Since we are using the Ptet promoter in combination with TetR in our reporter systems, it was useful for us to characterize the Ptet promoter only. This characterization was done with the J61002 Ptet-RFP plasmid.

We added increasing concentrations of ATC in order to evaluate whether the DH5alpha cells that we used for the transformations expressed TetR; we also wanted to know the highest RFP expression we can get when Ptet is fully induced.


ATC induction

The DH5alpha cells can still exhibit a basal level of TetR expression, even if the plasmid we transform doesn't contain TetR. By adding ATC, we are able to inhibit this basal expression of TetR, revealing the full power of Ptet as a promoter sequence.

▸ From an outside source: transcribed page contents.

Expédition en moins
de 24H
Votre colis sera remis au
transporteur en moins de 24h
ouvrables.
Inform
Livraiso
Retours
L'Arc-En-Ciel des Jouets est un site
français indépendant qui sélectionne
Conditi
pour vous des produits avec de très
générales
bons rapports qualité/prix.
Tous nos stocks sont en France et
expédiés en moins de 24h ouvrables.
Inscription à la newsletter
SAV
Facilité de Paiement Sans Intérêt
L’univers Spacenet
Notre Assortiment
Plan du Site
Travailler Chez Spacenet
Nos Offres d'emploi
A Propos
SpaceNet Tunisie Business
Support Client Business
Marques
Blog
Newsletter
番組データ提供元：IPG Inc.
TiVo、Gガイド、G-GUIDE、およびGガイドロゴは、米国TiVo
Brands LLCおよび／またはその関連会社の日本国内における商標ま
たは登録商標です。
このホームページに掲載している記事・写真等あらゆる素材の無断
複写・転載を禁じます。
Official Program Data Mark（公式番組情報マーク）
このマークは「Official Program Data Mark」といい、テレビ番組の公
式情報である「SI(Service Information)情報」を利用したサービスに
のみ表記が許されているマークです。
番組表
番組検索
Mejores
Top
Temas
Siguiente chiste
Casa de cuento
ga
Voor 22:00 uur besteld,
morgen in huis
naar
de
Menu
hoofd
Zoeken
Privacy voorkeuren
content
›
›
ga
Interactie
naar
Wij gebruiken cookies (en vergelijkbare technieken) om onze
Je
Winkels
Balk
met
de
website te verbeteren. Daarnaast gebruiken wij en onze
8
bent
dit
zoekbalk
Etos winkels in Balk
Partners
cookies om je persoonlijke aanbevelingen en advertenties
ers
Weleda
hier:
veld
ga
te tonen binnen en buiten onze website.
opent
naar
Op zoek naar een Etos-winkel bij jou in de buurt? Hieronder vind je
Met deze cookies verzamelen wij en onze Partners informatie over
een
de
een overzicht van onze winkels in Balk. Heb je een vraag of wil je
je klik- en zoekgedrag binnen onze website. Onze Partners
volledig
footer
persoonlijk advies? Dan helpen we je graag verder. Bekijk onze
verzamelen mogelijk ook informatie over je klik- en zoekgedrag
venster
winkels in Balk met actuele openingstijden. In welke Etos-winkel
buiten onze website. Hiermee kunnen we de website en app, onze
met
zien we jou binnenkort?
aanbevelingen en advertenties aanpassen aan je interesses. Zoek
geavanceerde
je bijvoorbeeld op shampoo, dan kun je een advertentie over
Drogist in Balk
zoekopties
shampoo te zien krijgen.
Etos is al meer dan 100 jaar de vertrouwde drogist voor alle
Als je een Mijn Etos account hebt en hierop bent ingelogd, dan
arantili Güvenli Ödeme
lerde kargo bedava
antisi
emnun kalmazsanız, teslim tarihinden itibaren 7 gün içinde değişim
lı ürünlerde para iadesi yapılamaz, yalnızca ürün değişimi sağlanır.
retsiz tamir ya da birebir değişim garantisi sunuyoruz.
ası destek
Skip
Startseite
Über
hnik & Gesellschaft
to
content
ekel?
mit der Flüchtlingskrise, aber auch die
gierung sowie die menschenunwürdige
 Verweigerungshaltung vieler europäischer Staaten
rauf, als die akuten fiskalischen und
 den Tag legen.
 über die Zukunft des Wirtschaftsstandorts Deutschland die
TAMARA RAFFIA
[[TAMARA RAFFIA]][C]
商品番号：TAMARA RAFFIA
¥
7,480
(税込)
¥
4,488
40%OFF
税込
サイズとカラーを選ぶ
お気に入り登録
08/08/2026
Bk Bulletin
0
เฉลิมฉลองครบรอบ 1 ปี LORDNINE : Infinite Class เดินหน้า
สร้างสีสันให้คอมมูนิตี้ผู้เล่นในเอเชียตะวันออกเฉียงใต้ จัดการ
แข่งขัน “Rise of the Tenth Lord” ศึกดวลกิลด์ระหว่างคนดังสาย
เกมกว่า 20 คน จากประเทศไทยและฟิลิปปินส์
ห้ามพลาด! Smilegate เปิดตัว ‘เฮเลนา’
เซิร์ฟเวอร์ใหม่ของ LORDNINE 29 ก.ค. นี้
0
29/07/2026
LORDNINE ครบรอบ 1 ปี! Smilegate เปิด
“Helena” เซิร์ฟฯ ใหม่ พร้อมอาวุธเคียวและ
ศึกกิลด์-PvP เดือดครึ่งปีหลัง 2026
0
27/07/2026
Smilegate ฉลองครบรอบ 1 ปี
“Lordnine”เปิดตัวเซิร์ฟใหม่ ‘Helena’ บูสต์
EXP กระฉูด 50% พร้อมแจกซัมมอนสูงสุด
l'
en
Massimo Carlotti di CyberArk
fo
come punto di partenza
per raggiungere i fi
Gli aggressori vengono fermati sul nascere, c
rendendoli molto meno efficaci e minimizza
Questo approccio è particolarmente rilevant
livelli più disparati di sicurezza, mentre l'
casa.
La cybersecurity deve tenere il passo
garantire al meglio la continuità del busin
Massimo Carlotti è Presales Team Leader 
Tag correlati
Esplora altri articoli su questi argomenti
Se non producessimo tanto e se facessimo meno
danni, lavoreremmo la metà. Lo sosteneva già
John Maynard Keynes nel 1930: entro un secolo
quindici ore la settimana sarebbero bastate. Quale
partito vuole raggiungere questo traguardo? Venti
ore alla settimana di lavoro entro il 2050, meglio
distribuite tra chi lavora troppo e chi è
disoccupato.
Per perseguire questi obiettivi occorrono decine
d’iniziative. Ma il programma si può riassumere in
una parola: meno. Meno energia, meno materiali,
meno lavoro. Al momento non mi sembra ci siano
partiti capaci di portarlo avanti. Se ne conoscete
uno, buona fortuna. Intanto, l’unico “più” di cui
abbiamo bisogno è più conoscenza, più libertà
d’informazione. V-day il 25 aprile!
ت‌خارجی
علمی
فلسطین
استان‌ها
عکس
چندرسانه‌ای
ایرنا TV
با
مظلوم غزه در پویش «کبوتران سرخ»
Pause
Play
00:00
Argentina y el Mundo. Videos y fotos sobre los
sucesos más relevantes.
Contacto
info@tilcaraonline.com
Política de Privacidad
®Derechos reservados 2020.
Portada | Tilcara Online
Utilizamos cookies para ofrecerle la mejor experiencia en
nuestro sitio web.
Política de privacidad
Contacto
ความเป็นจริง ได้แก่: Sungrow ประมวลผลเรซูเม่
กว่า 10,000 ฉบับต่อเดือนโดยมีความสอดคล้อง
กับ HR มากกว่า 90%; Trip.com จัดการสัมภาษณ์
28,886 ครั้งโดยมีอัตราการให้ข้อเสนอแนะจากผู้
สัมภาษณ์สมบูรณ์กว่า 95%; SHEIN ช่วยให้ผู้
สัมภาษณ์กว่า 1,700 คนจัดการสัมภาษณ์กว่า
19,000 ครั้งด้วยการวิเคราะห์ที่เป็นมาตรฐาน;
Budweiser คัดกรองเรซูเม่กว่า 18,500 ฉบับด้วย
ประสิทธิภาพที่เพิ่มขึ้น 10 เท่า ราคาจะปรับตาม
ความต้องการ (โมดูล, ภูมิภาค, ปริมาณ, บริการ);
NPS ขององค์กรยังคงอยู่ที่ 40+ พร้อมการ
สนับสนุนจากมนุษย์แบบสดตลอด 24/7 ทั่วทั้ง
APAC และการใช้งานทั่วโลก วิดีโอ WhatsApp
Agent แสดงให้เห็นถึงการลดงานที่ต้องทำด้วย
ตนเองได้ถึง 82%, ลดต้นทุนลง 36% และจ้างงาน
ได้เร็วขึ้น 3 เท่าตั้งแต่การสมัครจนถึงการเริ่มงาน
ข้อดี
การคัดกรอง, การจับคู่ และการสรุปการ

Cells without ATC: EPFL Ptet without.JPG

Cells with ATC: EPFL Ptet ATC.JPG


Experimental results:

EPFL Nadine-ptet-induction.png

There is a clear difference between cells untreated or treated with high doses of ATC. Still, this difference is not enormous, showing that our DH5alpha cells don't normally express much TetR. The basal expression of RFP is about 23'000 normalized RFUs, whereas with ATC we go up to 28'000 normalized RFUs.

Dose-response curve

EPFL Nadine-ptet-doseresponse.png


The dose-response curve doesn't seem to saturate at the highest values of ATC added, indicating that some TetR proteins were perhaps still acting on the Ptet promoter. However, it is nice to see that TetR does have a quantifiable action on the promoter; it means that we can use it in our first readout system.